Add: the above is the code used in the game, but some logic errors were found after the game. This error was not found from list A to list C

# error code 
dic_innums  = df_d.groupby(['tmp_10_minutes_bf'])['inNums'].sum().to_dict()
dic_outnums = df_d.groupby(['tmp_hours_bf'])['outNums'].sum().to_dict()
# Modified code
dic_innums  = df_d.groupby(['tmp_10_minutes_bf'])['inNums'].sum().to_dict()
dic_outnums = df_d.groupby(['tmp_10_minutes_bf'])['outNums'].sum().to_dict()

3. Periodicity

Due to the similar distribution of weekends, the distribution of weekdays is similar. Therefore, we select the information corresponding to the date and time period to construct the feature, specifically:

Key codes:

columns = ['_innum_10minutes','_outnum_10minutes','_innum_hour','_outnum_hour']
# # sum,mean in the past n days
for i in range(2,left):
    for f in columns:
        colname1 = '_bf_'+str(i)+'_'+'days'+f+'_sum'
        df_feature_y[colname1] = 0
        for d in range(1,i+1):
            df_feature_y[colname1] = df_feature_y[colname1] + df_feature_y['_bf_'+str(d) +f]
        colname2 = '_bf_'+str(d)+'_'+'days'+f+'_mean'
        df_feature_y[colname2] = df_feature_y[colname1] / i
        
# Difference of mean in the past n days
for i in range(2,left): 
    for f in columns:
        colname1 = '_bf_'+str(d)+'_'+'days'+f+'_mean'
        colname2 = '_bf_'+str(d)+'_'+'days'+f+'_mean_diff'
        df_feature_y[colname2] = df_feature_y[colname1].diff(1)
        df_feature_y.loc[(df_feature_y.hour==0)&(df_feature_y.minute==0), colname2] = 0

4.stationID related features

It is mainly used to mine the heat of different sites and the combination of sites and other features. The key codes are:

def get_stationID_fea(df):
    df_station               = pd.DataFrame()
    df_station['stationID']  = df['stationID'].unique()
    df_station               = df_station.sort_values('stationID')
    
    tmp1  = df.groupby(['stationID'])['deviceID'].nunique().to_frame('stationID_deviceID_nunique').reset_index()
    tmp2  = df.groupby(['stationID'])['userID'].nunique().to_frame('stationID_userID_nunique').reset_index()
    
    df_station = df_station.merge(tmp1,on ='stationID', how='left')
    df_station = df_station.merge(tmp2,on ='stationID', how='left')
    
    for pivot_cols in tqdm_notebook(['payType','hour','days_relative','ten_minutes_in_day']): 
        
        tmp = df.groupby(['stationID',pivot_cols])['deviceID'].count().to_frame('stationID_'+pivot_cols+'_cnt').reset_index()
        df_tmp = tmp.pivot(index = 'stationID', columns=pivot_cols, values='stationID_'+pivot_cols+'_cnt')
        cols   = ['stationID_'+pivot_cols+'_cnt' + str(col) for col in df_tmp.columns]
        df_tmp.columns = cols
        df_tmp.reset_index(inplace = True)
        df_station = df_station.merge(df_tmp, on ='stationID', how='left')
    return df_station

Core idea Part3 - model training & Fusion

In terms of model training, we mainly have three schemes: traditional scheme, smoothing trend and timing stacking. Finally, the predicted results of the three schemes are weighted and fused according to the scores of the offline verification set.
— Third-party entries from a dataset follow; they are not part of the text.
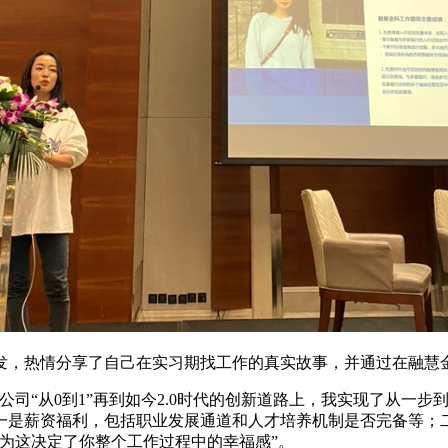
发，热情分享了自己在实习期找工作的真实故事，并通过在融慧
司“从0到1”再到如今2.0时代的创新道路上，我实现了从一
一是薪资福利，包括职业发展通道和人才培养机制是否完备等；
为这决定了你整个工作过程中的幸福感”。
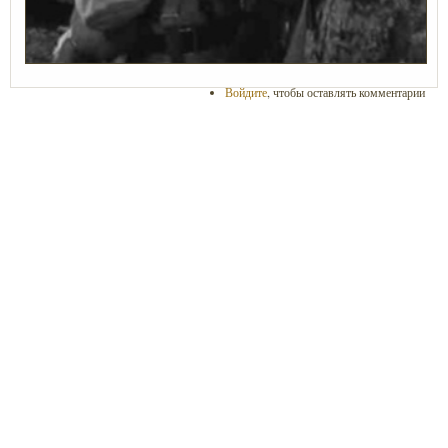
Войдите
, чтобы оставлять комментарии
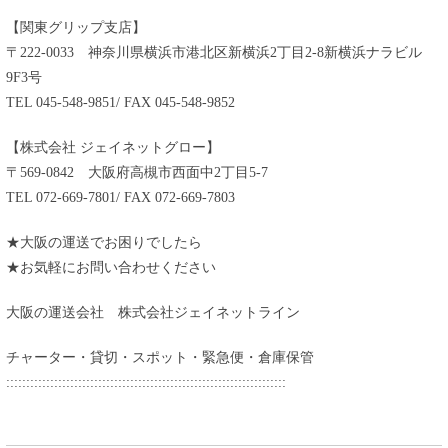
【関東グリップ支店】
〒222-0033 神奈川県横浜市港北区新横浜2丁目2-8新横浜ナラビル
9F3号
TEL 045-548-9851/ FAX 045-548-9852
【株式会社 ジェイネットグロー】
〒569-0842 大阪府高槻市西面中2丁目5-7
TEL 072-669-7801/ FAX 072-669-7803
★大阪の運送でお困りでしたら
★お気軽にお問い合わせください
大阪の運送会社 株式会社ジェイネットライン
チャーター・貸切・スポット・緊急便・倉庫保管
::::::::::::::::::::::::::::::::::::::::::::::::::::::::::::::::::::::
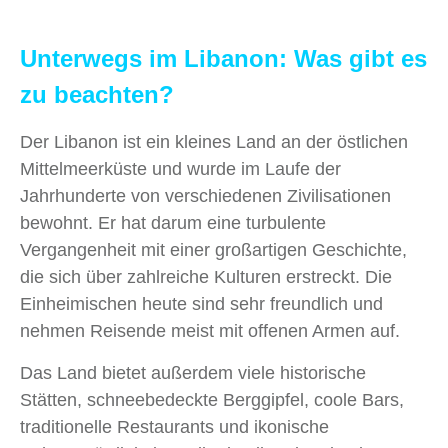
Unterwegs im Libanon: Was gibt es
zu beachten?
Der Libanon ist ein kleines Land an der östlichen
Mittelmeerküste und wurde im Laufe der
Jahrhunderte von verschiedenen Zivilisationen
bewohnt. Er hat darum eine turbulente
Vergangenheit mit einer großartigen Geschichte,
die sich über zahlreiche Kulturen erstreckt. Die
Einheimischen heute sind sehr freundlich und
nehmen Reisende meist mit offenen Armen auf.
Das Land bietet außerdem viele historische
Stätten, schneebedeckte Berggipfel, coole Bars,
traditionelle Restaurants und ikonische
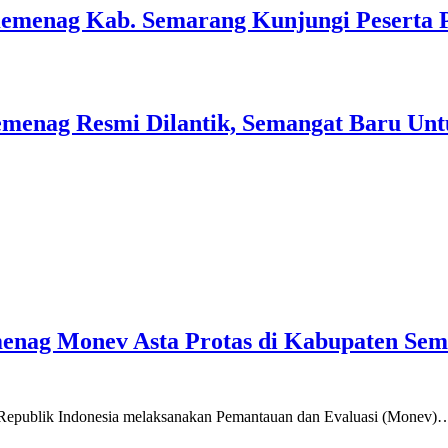
Kemenag Kab. Semarang Kunjungi Peserta 
menag Resmi Dilantik, Semangat Baru Unt
emenag Monev Asta Protas di Kabupaten Se
a Republik Indonesia melaksanakan Pemantauan dan Evaluasi (Monev)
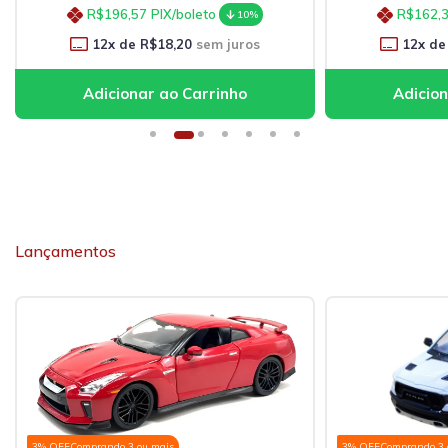
R$196,57
PIX/boleto
R$162,
10%
12
x de
R$18,20
sem juros
12
x de
Lançamentos
3% OFF
Comprando 3 ou mais
3% OFF
Comprando 3 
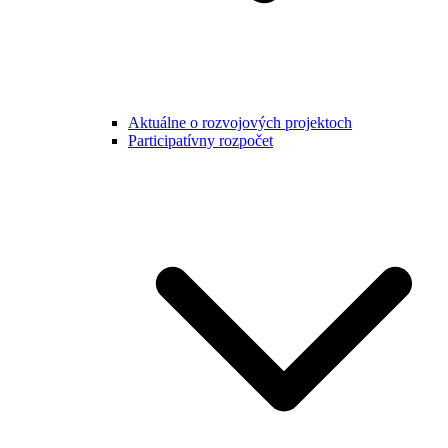
Aktuálne o rozvojových projektoch
Participatívny rozpočet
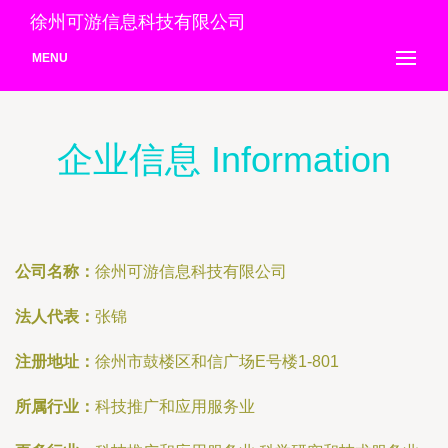
徐州可游信息科技有限公司
MENU
企业信息 Information
公司名称：
徐州可游信息科技有限公司
法人代表：
张锦
注册地址：
徐州市鼓楼区和信广场E号楼1-801
所属行业：
科技推广和应用服务业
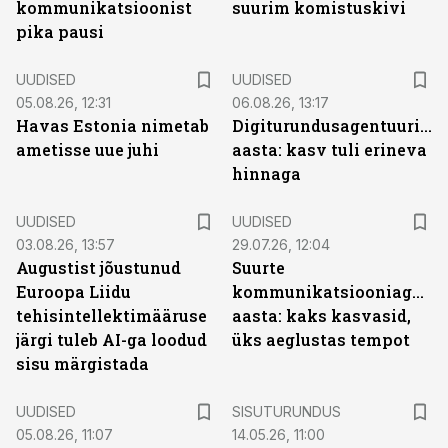
kommunikatsioonist
suurim komistuskivi
pika pausi
UUDISED
UUDISED
05.08.26, 12:31
06.08.26, 13:17
Havas Estonia nimetab
Digiturundusagentuuride
ametisse uue juhi
aasta: kasv tuli erineva
hinnaga
UUDISED
UUDISED
03.08.26, 13:57
29.07.26, 12:04
Augustist jõustunud
Suurte
Euroopa Liidu
kommunikatsiooniagentu
tehisintellektimääruse
aasta: kaks kasvasid,
järgi tuleb AI-ga loodud
üks aeglustas tempot
sisu märgistada
ST
UUDISED
SISUTURUNDUS
05.08.26, 11:07
14.05.26, 11:00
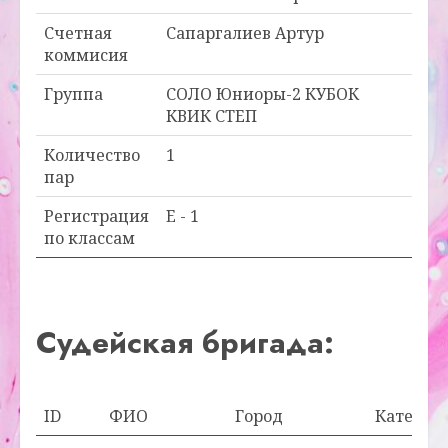
Счетная
Сапаргалиев Артур
коммисия
Группа
СОЛО Юниоры-2 КУБОК
КВИК СТЕП
Количество
1
пар
Регистрация
E - 1
по классам
Судейская бригада:
ID
ФИО
Город
Категор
Due to the superiority of the scores of C list, we mainly elaborate the scheme of C list here.

1. Traditional programmes

Since the test set of list C is weekly data, we removed the weekend data to ensure that the distribution is basically consistent. In order to maintain the periodicity of the training set, we removed Monday and Tuesday. This is also modeled as our most basic scheme.

2. Smooth trend

We design a method to deal with singular values, that is, the second scheme is to smooth the trend. The idea of the scheme is that for the days with roughly the same distribution in the week, if the flow fluctuates abnormally at the same time, we define it as singular value. Then select the date with strong correlation with the test set as the benchmark. For example, if the test set in list C is No. 31, select No. 24 as the benchmark to compare the site traffic at the corresponding time of No. 24 and other dates. Here, we construct the trend ratio of traffic on the 24th corresponding to other dates, and modify the traffic for each 10 minutes at the corresponding time according to this trend ratio. Because the hourly flow is more stable, determine the trend ratio according to the hour, and then modify the flow for 10 minutes in the hour. After modifying the traffic, we can model the traditional scheme. Here, we will retain the data of Monday and Tuesday.

Specific steps:

  • Delete Saturday and Sunday
  • Smooth the time flow trend of the date before the 24th corresponding to the 24th
  • Routine training

The key codes of smoothing trend are given below:

if (test_week!=6)&(test_week!=5):
    inNums_hour  = data[data.day!=31].groupby(['stationID','week','day','hour'])['inNums' ].sum().reset_index(name='inNums_hour_sum')
    outNums_hour = data[data.day!=31].groupby(['stationID','week','day','hour'])['outNums'].sum().reset_index(name='outNums_hour_sum')
    # Merging neotectonic features
    data = data.merge(inNums_hour , on=['stationID','week','day','hour'], how='left')
    data = data.merge(outNums_hour, on=['stationID','week','day','hour'], how='left')
    data.fillna(0, inplace=True)
    # Extract No. 24 flow
    test_nums  = data.loc[data.day==24, ['stationID','ten_minutes_in_day','inNums_hour_sum','outNums_hour_sum']]
    test_nums.columns  = ['stationID','ten_minutes_in_day','test_inNums_hour_sum' ,'test_outNums_hour_sum']
    # Combined flow 24
    data = data.merge(test_nums , on=['stationID','ten_minutes_in_day'], how='left')
    # Construct daily and trends
    data['test_inNums_hour_trend']  = (data['test_inNums_hour_sum'] + 1) / (data['inNums_hour_sum'] + 1 )
    data['test_outNums_hour_trend'] = (data['test_outNums_hour_sum'] + 1) / (data['outNums_hour_sum'] + 1)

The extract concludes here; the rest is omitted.